The other factor at play is that cows are huge animals and much of the southwest is clay soils which compact heavily when trampled - this reduces infiltration across the landscape and creates channels that dehydrate the wider landscape by entrenching flows along the cows' preferred paths (often through once lush riparian areas that played a major role in the water cycle). They concentrate in the riparian zones due to access to water/more tender fodder/etc. so they ultimately end up compacting the most important regions for maintenance of the water cycle. They also also mow down year after year of recruitment of riparian tree saplings which would ultimately shade these spongey areas and buffer the water table further. So once the older growth riparian trees reach the end of their lifespan there are no juvenile trees to replace them.
The once broad, fertile, shaded floodplains become compacted, sunbaked scalds and then the monsoon rains dump huge amounts of water that rip down the channel beds deeper and deeper as there's no vegetation to slow/spread the flow - thus leading to incision. The whole region around the waterways dehydrates and no longer serves to charge the water table. There are cutbanks 20' deep along the creek that flows through our place. And this is happening en masse on public lands all over the southwest. No one knows about it, and yet it's almost certainly driving extinction at worst and contributing to future water shortages at best.
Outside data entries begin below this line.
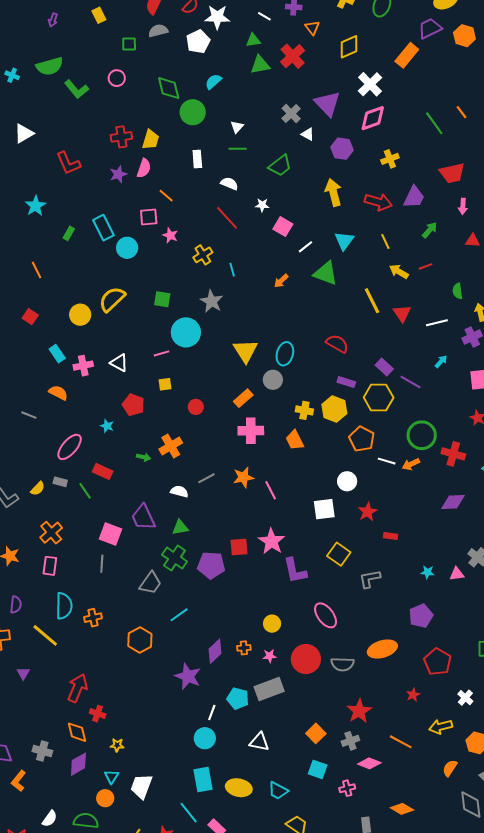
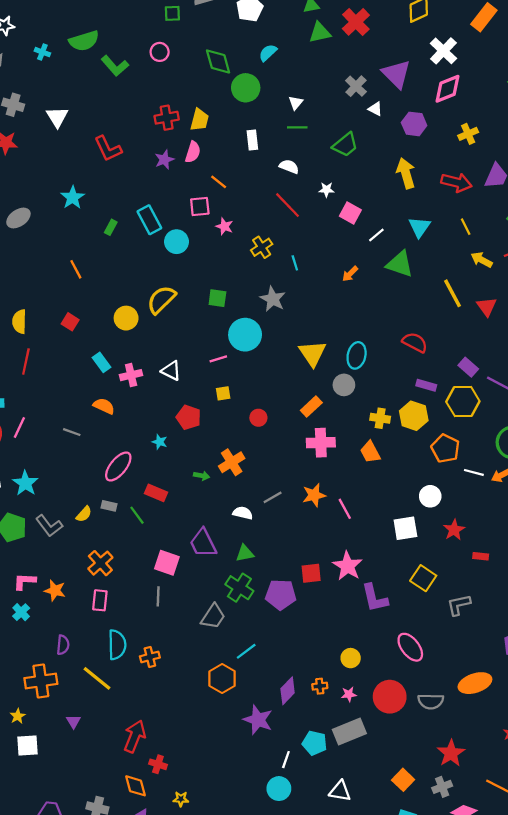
white triangle: (24, 134) -> (57, 117), turned -30
orange hexagon: (140, 640) -> (222, 679), moved

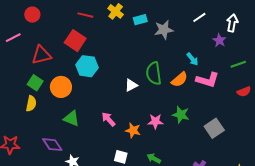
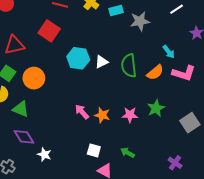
cyan hexagon: (87, 66) -> (78, 58), moved
white triangle: (131, 85) -> (101, 62), moved
green star: (181, 115) -> (156, 108), turned 30
green triangle: (71, 118) -> (21, 109), moved
orange star: (133, 130) -> (102, 115), moved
I think in your scenario if the grazing pressure is gone I'd look at areas that are analogs to your site without grazing history and see what species "are missing" at your place... then you could try to reintroduce them to the seedbank by harvesting a small amount of seed off site and placing it in areas at your home that mirror where you saw the plants growing at the analog location (ie. a shaded north facing rock pile). Water harvesting earthworks will do wonders of course as well.